例えとしては変ですが、なんだか「乳ガンです。乳房取りますか?緩和ケアにしますか?」って言われてるようなものです。

その治療が合うか合わないか、効果的かどうかはわからない。
でも、試す価値はあるはずです。
それを提供してくれるのが、いい医師なんじゃないでしょうか。
その為には、お医者様はなるべくたくさんの臨床経験がなくては。

私の行った歯科医は、まだ30になるかならないかの開業医です。
恐らく、マニュアル通りにしか出来ないのでしょう。
患者の希望や願いまで汲み取る余裕がないのかも?
それが一方通行の医療、高くぶ厚い壁になっちゃうんですよね。

ガイドラインは必要ですが、そんなものにこだわってたら個々の症状には対応出来ません。
柔軟性がない医師には、患者はついて行きませんよ。
2009/06/22(月) 03:18:44
URL | 女王様 #-[ 編集 ]
両輪ですかね…
マニュアルよりも個にあった医療というのは大切ですがある程度マニュアルも必要ですよね。
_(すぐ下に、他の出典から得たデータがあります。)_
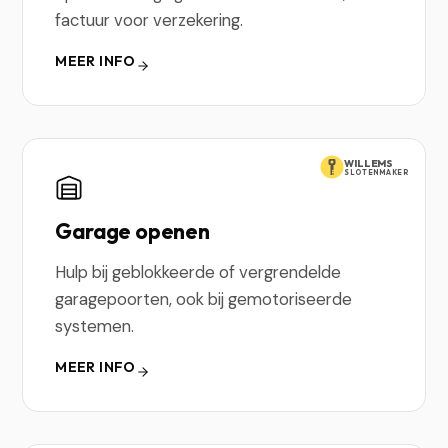
factuur voor verzekering.
MEER INFO
WILLEMS
SLOTENMAKER
Garage openen
Hulp bij geblokkeerde of vergrendelde
garagepoorten, ook bij gemotoriseerde
systemen.
MEER INFO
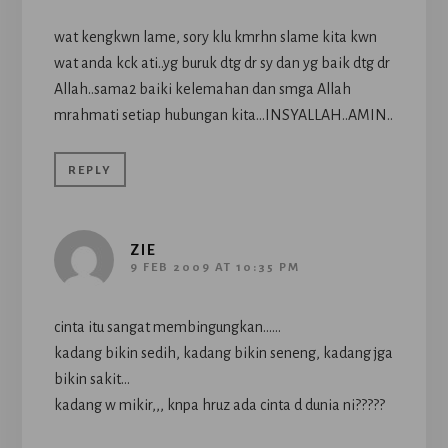
wat kengkwn lame, sory klu kmrhn slame kita kwn
wat anda kck ati..yg buruk dtg dr sy dan yg baik dtg dr
Allah..sama2 baiki kelemahan dan smga Allah
mrahmati setiap hubungan kita…INSYALLAH..AMIN..
REPLY
ZIE
9 FEB 2009 AT 10:35 PM
cinta itu sangat membingungkan……
kadang bikin sedih, kadang bikin seneng, kadang jga
bikin sakit…
kadang w mikir,,, knpa hruz ada cinta d dunia ni?????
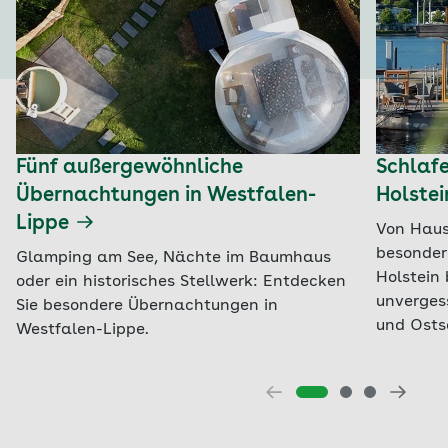
Fünf außergewöhnliche
Schlafe
Übernachtungen in Westfalen-
Holste
Lippe
Von Haus
besonder
Glamping am See, Nächte im Baumhaus
Holstein
oder ein historisches Stellwerk: Entdecken
unverges
Sie besondere Übernachtungen in
und Osts
Westfalen-Lippe.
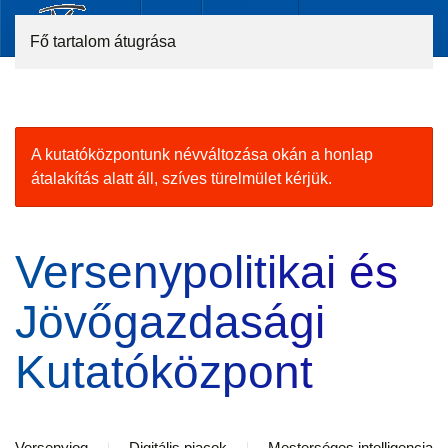
Fő tartalom átugrása
A kutatóközpontunk névváltozása okán a honlap
átalakítás alatt áll, szíves türelmület kérjük.
Versenypolitikai és
Jövőgazdasági
Kutatóközpont
Versenyjog
Digitális piacok
Mesterséges intelligencia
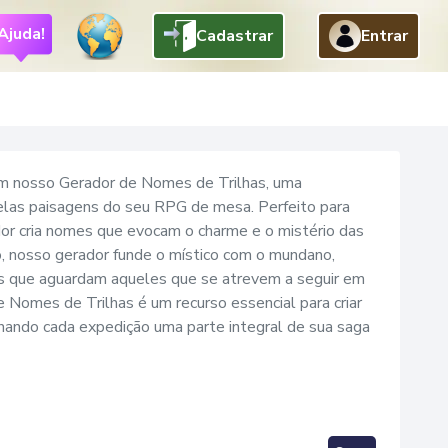
Ajuda!
Cadastrar
Entrar
Voltar
om nosso Gerador de Nomes de Trilhas, uma
pelas paisagens do seu RPG de mesa. Perfeito para
dor cria nomes que evocam o charme e o mistério das
, nosso gerador funde o místico com o mundano,
as que aguardam aqueles que se atrevem a seguir em
 Nomes de Trilhas é um recurso essencial para criar
rnando cada expedição uma parte integral de sua saga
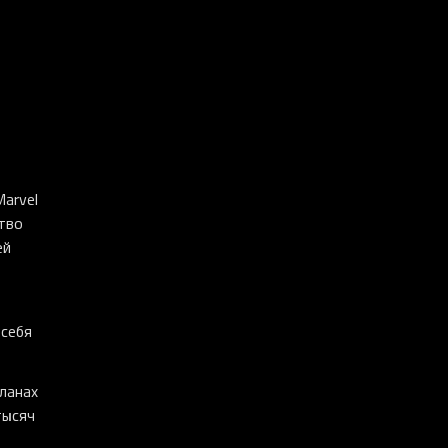
arvel
ство
ей
 себя
планах
тысяч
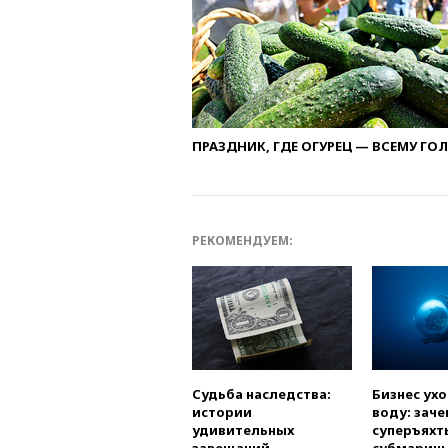
ПРАЗДНИК, ГДЕ ОГУРЕЦ — ВСЕМУ ГО
РЕКОМЕНДУЕМ:
Судьба наследства:
Бизнес ух
истории
воду: заче
удивительных
суперъяхт
завещаний
субмарин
初めから効果があまり期待できない治療はできないし。
2009/06/22(月) 12:35:06
URL | あずき #-[ 編集 ]
>女王様
>一応の物差しはあるでしょうが、あまり型にはめて考えないで頂きたいと思います。
もちろん、病状が全く同じ患者さんはいません。
ですので、同じ症状でも異なる治療をする場合があるわけで、マニュアルどおりではありません。

歯科医でないのでよくわかりませんが、今の歯科技術なら抜歯をするデメリットは低いと考えられているのかも知れません。
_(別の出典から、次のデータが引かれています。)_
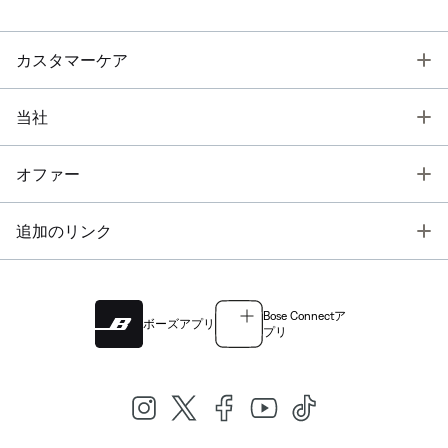
T
カスタマーケア
T
当社
T
オファー
T
追加のリンク
Bose Connectア
ボーズアプリ
プリ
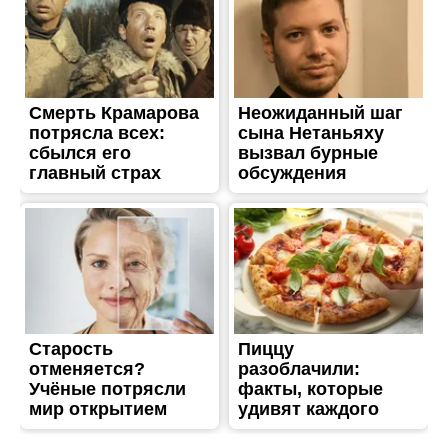
ЖИТТЯ
Навіки 27: під час вибуху
загинув поліцейський з
Нікопольщини
Опубліковано
01.06.2026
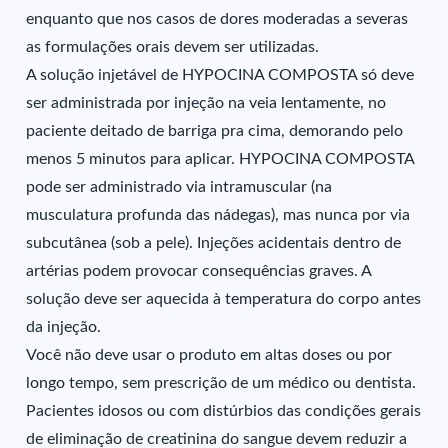
enquanto que nos casos de dores moderadas a severas
as formulações orais devem ser utilizadas.
A solução injetável de HYPOCINA COMPOSTA só deve
ser administrada por injeção na veia lentamente, no
paciente deitado de barriga pra cima, demorando pelo
menos 5 minutos para aplicar. HYPOCINA COMPOSTA
pode ser administrado via intramuscular (na
musculatura profunda das nádegas), mas nunca por via
subcutânea (sob a pele). Injeções acidentais dentro de
artérias podem provocar consequências graves. A
solução deve ser aquecida à temperatura do corpo antes
da injeção.
Você não deve usar o produto em altas doses ou por
longo tempo, sem prescrição de um médico ou dentista.
Pacientes idosos ou com distúrbios das condições gerais
de eliminação de creatinina do sangue devem reduzir a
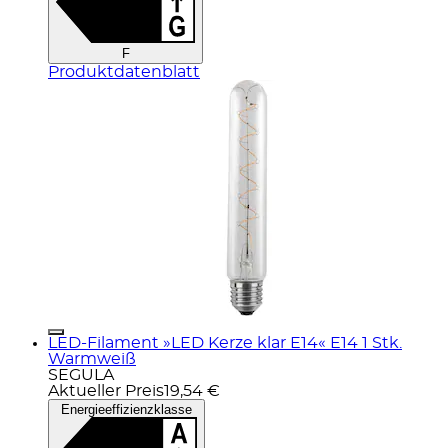
F
Produktdatenblatt
LED-Filament »LED Kerze klar E14« E14 1 Stk.
Warmweiß
SEGULA
Aktueller Preis
19,54 €
Energieeffizienzklasse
もちろん、歯をどれだけ大切に思うかは個人個人異なりますので女王様の歯の件に関しては、その部分でNBMの出番かも知れません。

ちなみに女王様の歯のEMBは、半年で3回炎症を起こした場合に抜歯しなければ何%の方が再度炎症を起こすかを論文で調べなければなりません。(調べてもわからないかも知れませんが)

例えば100%ならば女王様がいくらお願いしても抜歯をすすめる歯科医がいい歯科医でしょうし。
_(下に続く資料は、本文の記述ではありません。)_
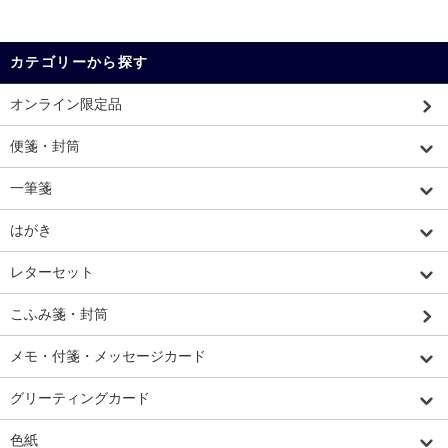
カテゴリーから探す
オンライン限定品
便箋・封筒
一筆箋
はがき
レターセット
こふみ箋・封筒
メモ・付箋・メッセージカード
グリーティングカード
色紙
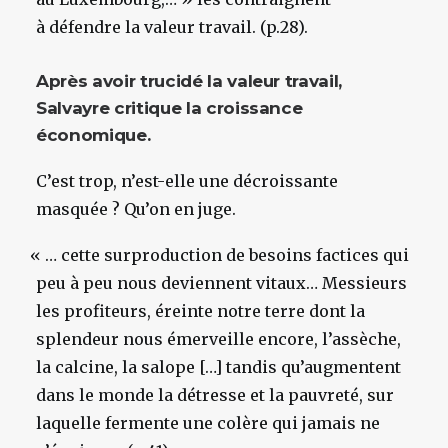
à défendre la valeur travail. (p.28).
Après avoir trucidé la valeur travail,
Salvayre critique la croissance
économique.
C’est trop, n’est-elle une décroissante
masquée ? Qu’on en juge.
«
… cette surproduction de besoins factices qui
peu à peu nous deviennent vitaux… Messieurs
les profiteurs, éreinte notre terre dont la
splendeur nous émerveille encore, l’assèche,
la calcine, la salope […] tandis qu’augmentent
dans le monde la détresse et la pauvreté, sur
laquelle fermente une colère qui jamais ne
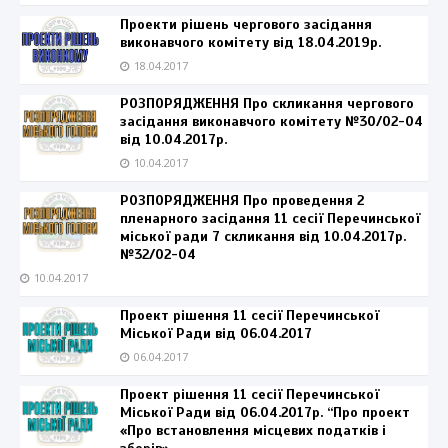
Проекти рішень чергового засідання
виконавчого комітету від 18.04.2019р.
18.04.2017
РОЗПОРЯДЖЕННЯ Про скликання чергового
засідання виконавчого комітету №30/02-04
від 10.04.2017р.
10.04.2017
РОЗПОРЯДЖЕННЯ Про проведення 2
пленарного засідання 11 сесії Перечинської
міської ради 7 скликання від 10.04.2017р.
№32/02-04
10.04.2017
Проект рішення 11 сесії Перечинської
Міської Ради від 06.04.2017
06.04.2017
Проект рішення 11 сесії Перечинської
Міської Ради від 06.04.2017р. “Про проект
«Про встановлення місцевих податків і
70%ならば抜かないでかけてみるのもひとつの手でしょう。

30%で抜歯をすすめるのはどうかと思いますね。

そのあたりはどうなんでしょうか。
一度聞いてみてはいかがでしょうか?

私の方針と患者さんの意見が違った場合は予想される率をお話しして方針を決めるようにしています。

>あずきさん
もちろん、マニュアル(ガイドラインなど)はあった方がよいです。
ただし、しばられてはいけません。